En outre, le Tribunal finirait, en fait, par introduire entre la phase contentieuse et la phase précontentieuse un lien analogue à celui que les règles de procédure interdisant le ius novum prévoient entre la procédure de première instance et l’appel ; il en résulte une violation du droit d’accès au juge.
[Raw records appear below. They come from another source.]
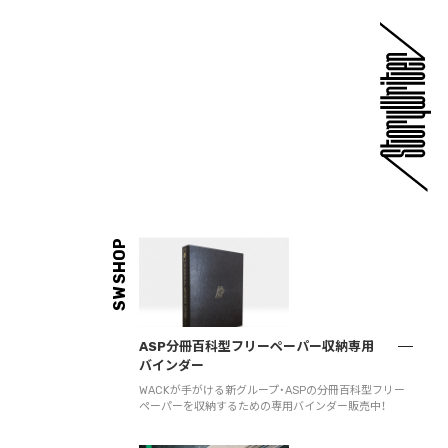
SW SHOP
ASP分冊百科型フリーペーパー収納専用
バインダー
WACKが手がける新グループ・ASPの分冊百科型フリー
ペーパーを収納するための専用バインダー販売中！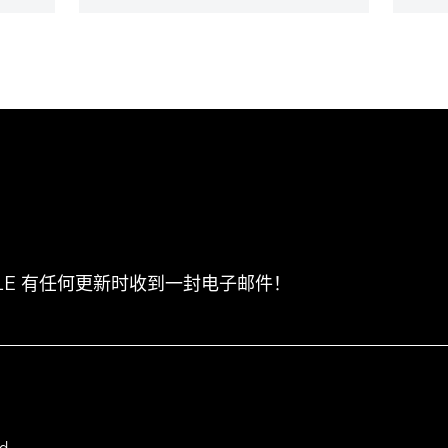
CLE 有任何更新时收到一封电子邮件！
d.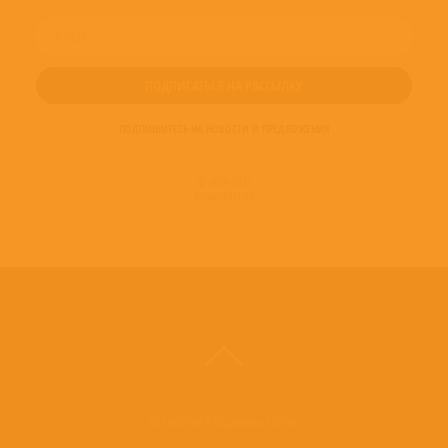
ПОДПИШИТЕСЬ НА НОВОСТИ И ПРЕДЛОЖЕНИЯ
© 2016-2022
ВИНИЛОТЕКА
Винилотека в социальных сетях: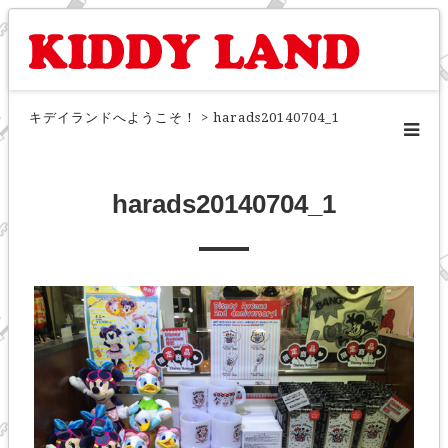
キデイランドへようこそ！
>
harads20140704_1
harads20140704_1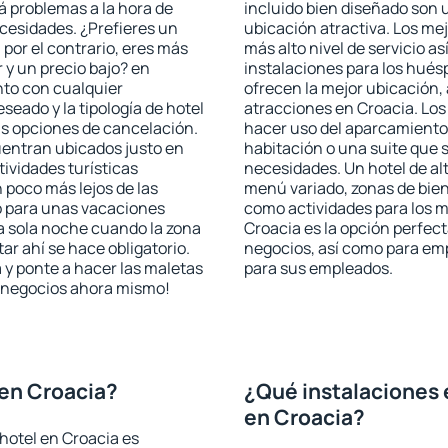
rá problemas a la hora de
incluido bien diseñado son 
ecesidades. ¿Prefieres un
ubicación atractiva. Los me
, por el contrario, eres más
más alto nivel de servicio a
y un precio bajo? en
instalaciones para los huésp
nto con cualquier
ofrecen la mejor ubicación, 
seado y la tipología de hotel
atracciones en Croacia. Los
as opciones de cancelación.
hacer uso del aparcamiento 
cuentran ubicados justo en
habitación o una suite que 
tividades turísticas
necesidades. Un hotel de al
poco más lejos de las
menú variado, zonas de bien
o para unas vacaciones
como actividades para los m
a sola noche cuando la zona
Croacia es la opción perfecta
r ahí se hace obligatorio.
negocios, así como para em
 y ponte a hacer las maletas
para sus empleados.
de negocios ahora mismo!
en Croacia?
¿Qué instalaciones 
en Croacia?
hotel en Croacia es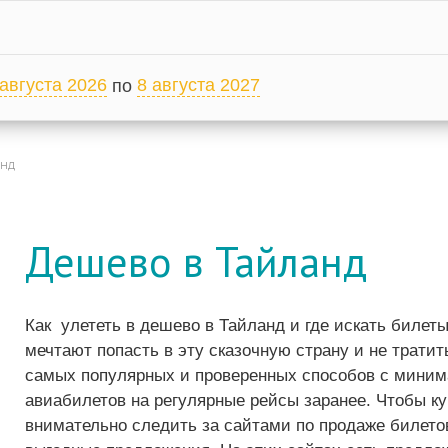
 августа 2026
8 августа 2027
по
нд
Дешево в Тайланд
Как улететь в дешево в Тайланд и где искать билеты
мечтают попасть в эту сказочную страну и не трати
самых популярных и проверенных способов с мини
авиабилетов на регулярные рейсы заранее. Чтобы ку
внимательно следить за сайтами по продаже билетов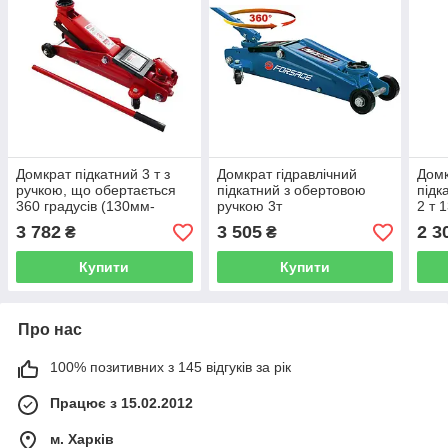
Домкрат підкатний 3 т з
Домкрат гідравлічний
Домк
ручкою, що обертається
підкатний з обертовою
підк
360 градусів (130мм-
ручкою 3т
2 т 
410мм) Rock FORCE RF-
(130мм-410мм)вузька
ДП-
3 782
3 505
2 3
₴
₴
T83003C (Код:2500)
база Forsage F-T83003C
(Код:4084)
Купити
Купити
Про нас
100% позитивних з 145 відгуків за рік
Працює з 15.02.2012
м. Харків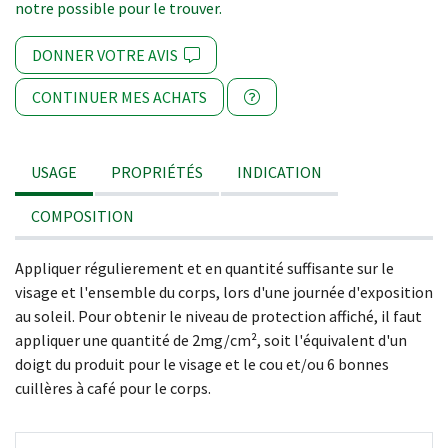
notre possible pour le trouver.
DONNER VOTRE AVIS
CONTINUER MES ACHATS
USAGE
PROPRIÉTÉS
INDICATION
COMPOSITION
Appliquer régulierement et en quantité suffisante sur le
visage et l'ensemble du corps, lors d'une journée d'exposition
au soleil. Pour obtenir le niveau de protection affiché, il faut
appliquer une quantité de 2mg/cm², soit l'équivalent d'un
doigt du produit pour le visage et le cou et/ou 6 bonnes
cuillères à café pour le corps.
L’erreur de droit commise par le Tribunal serait encore plus évidente à la lumière des règles de procédure en vigueur depuis le 1er septembre 2024, qui ne prévoient de limitations à l’examen des pourvois que si l’affaire a été examinée avant la phase judiciaire par un organe quasi-juridictionnel qui, bien que composé de juges non professionnels, sont toutefois indépendants de l’organe ayant adopté l’acte litigieux. L’AIPN ne saurait être qualifiée de telle, précisément parce qu’elle fait partie de la structure ayant adopté l’acte litigieux.
L’interprétation du Tribunal serait donc entachée d’une erreur de droit en ce qu’elle reviendrait à réserver aux affaires des fonctionnaires un traitement injustement moins favorable dans l’accès au juge.
Surabondamment – et bien que le Tribunal ne l’ait pas examinée, puisqu’il s’en est tenu à l’examen de la recevabilité – les requérants se concentrent également sur la violation des règles en matière d’interprétation des avis de concours, quant au fond ; à cet égard, ils relèvent que le Tribunal aurait confondu les critères d’évaluation pour les différentes catégories (grades AD7 et AD9), en violation des dispositions de l’avis de concours, qui indiquaient clairement que la capacité à gérer une équipe ne devait être évaluée que pour les candidats au grade AD9, tandis que la capacité d’encadrement devait être évaluée pour tous les candidats, qu’ils concourent pour le grade AD7 ou pour le grade AD9.
Le Tribunal aurait ainsi commis une erreur de droit dans l’interprétation des règles qui concernent les avis de concours et qui imposent de respecter rigoureusement le libellé de l’avis, ce qui vise aussi à protéger les attentes légitimes des candidats.